Emma Harding-Britten (1823-1899). Aktivis ini termasuk dalam gelombang spiritualisme pertama. Media latihan juga meninggalkan banyak buku terkenal. Emma lahir di London, dan sejak kecil dia menunjukkan kemampuan bermusik yang tidak biasa. Gadis muda itu menunjukkan kemampuan clairvoyance dan mediumship - ia meramalkan nasib orang-orang yang tidak dikenalnya, dibimbing oleh visi. Pada 1854, Emma Harding menjadi seorang aktris dan berakhir di Amerika Serikat. Pada bulan Februari 1856, dia menerima pesan dari roh bahwa kapal Pasifik tenggelam. Peristiwa ini dikonfirmasi, itu membuat Emma seorang spiritualis yang yakin. Mediumnya menjadi terkenal, dia berkeliling ke seluruh negeri dan memberikan kuliah dasar.

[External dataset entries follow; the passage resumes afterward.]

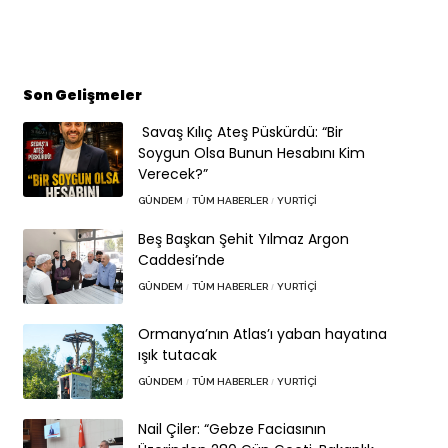
Son Gelişmeler
Savaş Kılıç Ateş Püskürdü: “Bir
Soygun Olsa Bunun Hesabını Kim
Verecek?”
GÜNDEM
TÜM HABERLER
YURTIÇI
Beş Başkan Şehit Yılmaz Argon
Caddesi’nde
GÜNDEM
TÜM HABERLER
YURTIÇI
Ormanya’nın Atlas’ı yaban hayatına
ışık tutacak
GÜNDEM
TÜM HABERLER
YURTIÇI
Nail Çiler: “Gebze Faciasının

Pada 1864, ia mendukung Abraham Lincoln dalam perjuangannya untuk terpilih kembali sebagai Presiden. Dalam bukunya A History of Spiritualism, Conan Doyle sendiri memilih bakatnya sebagai media dan orator berbakat. Pada tahun 1870, seorang wanita menerbitkan buku, Contemporary American Spiritualism, yang menjadi semacam Alkitab untuk gerakan itu. Upaya untuk menerbitkan majalah tentang hal ini telah gagal. Secara umum, sesi dan kuliah Harding disambut dengan permusuhan dari gereja dan tokoh-tokoh publik. Pengunjung menjadi sasaran penghinaan dan tekanan. Tidak mengherankan, Emma kembali ke Inggris, di mana Spiritualisme berakar lebih dalam. Di sana ia mendirikan mingguan, dan bahkan pergi ke Australia dan Selandia Baru dengan ajarannya. Harding yang dikreditkan dengan "7 Prinsip Spiritualisme" yang kanonik. Conan Doyle mengenang bahwa selama masa hidupnya, Emma dipanggil “rasul Paulus dalam wujud perempuan” untuk pekerjaannya.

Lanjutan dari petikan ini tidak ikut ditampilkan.